While five-day weeks are standard in the corporate world, developments in technology, particularly the convenience of the Smartphone, now give employees 24-7 access to their jobs. It appears ‘innovation' is currently leading the workforce closer to the industrial revolution working hours they came from, rather than further away.
But are we heading in the wrong direction?
Rather than increasing our time in the office, should we be scaling back even further to a four-day week rather than the five days we’ve all become accustomed to?
Here are seven reasons that ‘less is more' in the workplace, and why four-day working weeks should be the way forward.

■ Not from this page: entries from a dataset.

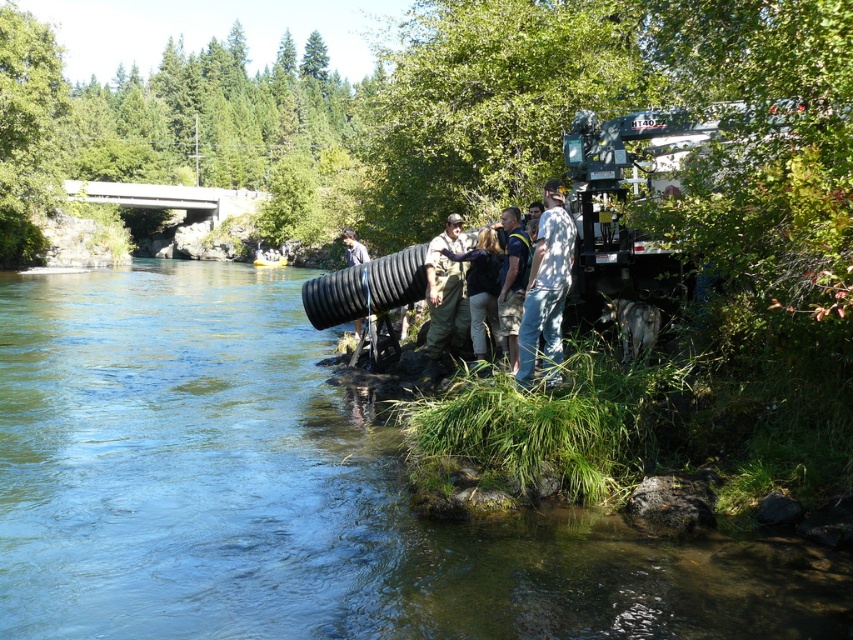 Question: Is clear water at river right wider than denim jeans at center?

Choices:
 (A) yes
 (B) no

Answer: (A)

Question: Can you confirm if clear water at river right is thinner than dark brown leather jacket at center?

Choices:
 (A) yes
 (B) no

Answer: (B)

Question: Among these points, which one is farthest from the camera?

Choices:
 (A) (502, 257)
 (B) (531, 339)
 (C) (560, 292)
 (D) (518, 237)

Answer: (A)

Question: Considering the relative positions of camouflage pants at center and dark brown leather jacket at center in the image provided, where is camouflage pants at center located with respect to dark brown leather jacket at center?

Choices:
 (A) below
 (B) above

Answer: (B)

Question: Which object is positioned farthest from the dark brown leather jacket at center?

Choices:
 (A) blue fabric shirt at center
 (B) denim jeans at center
 (C) clear water at river right
 (D) camouflage pants at center

Answer: (C)

Question: Which of these objects is positioned farthest from the clear water at river right?

Choices:
 (A) blue fabric shirt at center
 (B) denim jeans at center
 (C) camouflage pants at center

Answer: (A) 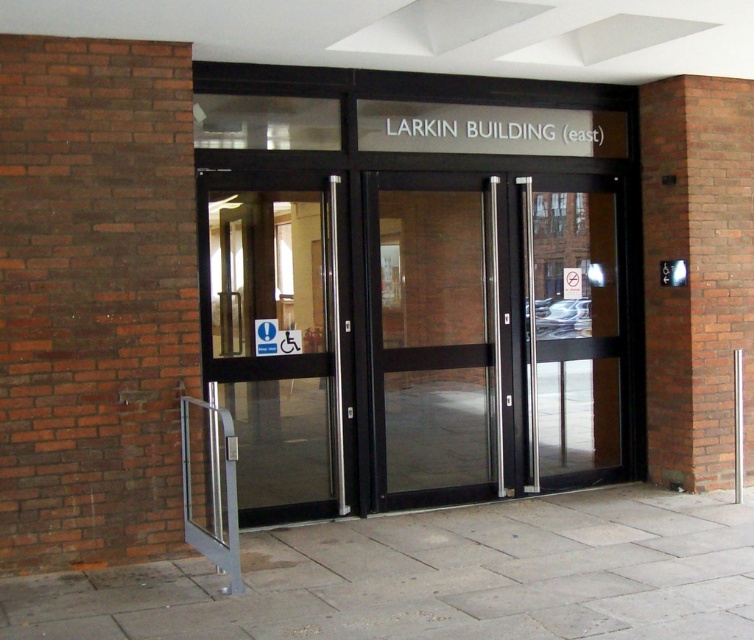 The height and width of the screenshot is (640, 754). What do you see at coordinates (412, 332) in the screenshot?
I see `transparent glass elevator at center` at bounding box center [412, 332].

Does transparent glass elevator at center appear on the right side of transparent glass door at center?

Incorrect, transparent glass elevator at center is not on the right side of transparent glass door at center.

Image resolution: width=754 pixels, height=640 pixels. Describe the element at coordinates (412, 332) in the screenshot. I see `transparent glass elevator at center` at that location.

Locate an element on the screen. Image resolution: width=754 pixels, height=640 pixels. transparent glass elevator at center is located at coordinates (412, 332).

The width and height of the screenshot is (754, 640). What do you see at coordinates (276, 339) in the screenshot? I see `transparent glass door at left` at bounding box center [276, 339].

Who is lower down, transparent glass door at left or transparent glass door at center?

transparent glass door at left is below.

Between point (307, 412) and point (405, 404), which one is positioned in front?

Point (307, 412) is more forward.

The height and width of the screenshot is (640, 754). In order to click on transparent glass door at left in this screenshot , I will do `click(276, 339)`.

Between transparent glass door at center and transparent glass door at right, which one appears on the left side from the viewer's perspective?

transparent glass door at center

Does point (449, 353) come in front of point (584, 396)?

1. Increases staff productivity.
This might seem counterproductive to the CEO who wants butts on seats but regular three-day weekends will make staff more productive. You know yourself how much more energy you have after a long weekend, imagine if that was every week!
Currently, those precious two days off are spent catching up on chores and trying to maintain a social life, and when you have a busy job that you also need to unwind from, it's just not enough time to fit it all in.
Having a third day off will allow employees to relax more and return to the office with more energy, vitality, and ready to smash some goals. And not just once, week after week!
- Reduces staff turnover.
Staff turnover can be a company's biggest expenses. Introducing a four-day working week will reduce turnover as staff are more energised, enthusiastic, and know that their employer has their best interests at heart.
A four-day week is an attractive benefit for staff and will encourage them to stay loyal to the company.
2. Increases staff creativity.
Regardless of the industry or niche, it's important that a company prioritises their innovation and development if they want to stay ahead of the competition. When team members are well-rested, their creative juices flow more freely which helps them use their imagination and think outside of the box. The forward thinking new ideas which are a result of this creativity are the ingredients that will propel a company to the top of the market.
3. Helps build stronger communities.
Work-life balance is an important concept for raising healthy and connected families and joining communities. Implementing a four-day week will show that a company prioritises this holistic lifestyle and places emphasis on the importance of community.
4. Reduces the cost of sick days.
Let's face it, there isn't a full-time employee in existence who isn't occasionally tempted by a sneaky sick day as the alarm clock blares in their ears at 6.00 am on a cold and wet morning. A three-day weekend will naturally reduce this temptation as staff are more rested and have the luxury of time out for themselves during the week. The cost of planning a four-day week compared to having to pay for unplanned sick days will be far less in the long run and can be factored into a company's budgetary forecasts well in advance.
5. Reduces procrastination.
The introduction of a four-day week wouldn't necessarily mean that there was less work for staff to do. The roles and responsibilities are likely to remain the same. What it does mean is that knowing that a three-day weekend is waiting for them once they finish their work, staff are less likely to procrastinate.
Procrastination is one of the biggest productivity killers in the workplace and giving someone an incentive to work faster, harder, and smarter is one of the best ways to beat it to get the most out of an employee.
6. Reduces burnout.
Burnout occurs when staff members are busy, overworked and stressed out for a long period of time and it takes on the form of a breakdown. Staff burnout can leave companies open to the cost of extended periods of sick leave plus the shortfall of having to fill a role with no notice.
When working at an increased pace for five days in a row, with only two days' recovery time, burnout is common. With more time to recover from a busy four-day week, burnout rates will reduce saving a company money and time in the process.
A four-day week may, on the surface, appear to cost a company money in the short-term. In the long run, however, it will have the opposite effect and save a company money. Staff will have more energy which will make them more productive and give them the drive they need to play their part in taking a company to the next level.
There's no doubt that four-day working weeks are the way forward. So now all we've got to do is convince our bosses...easy, right?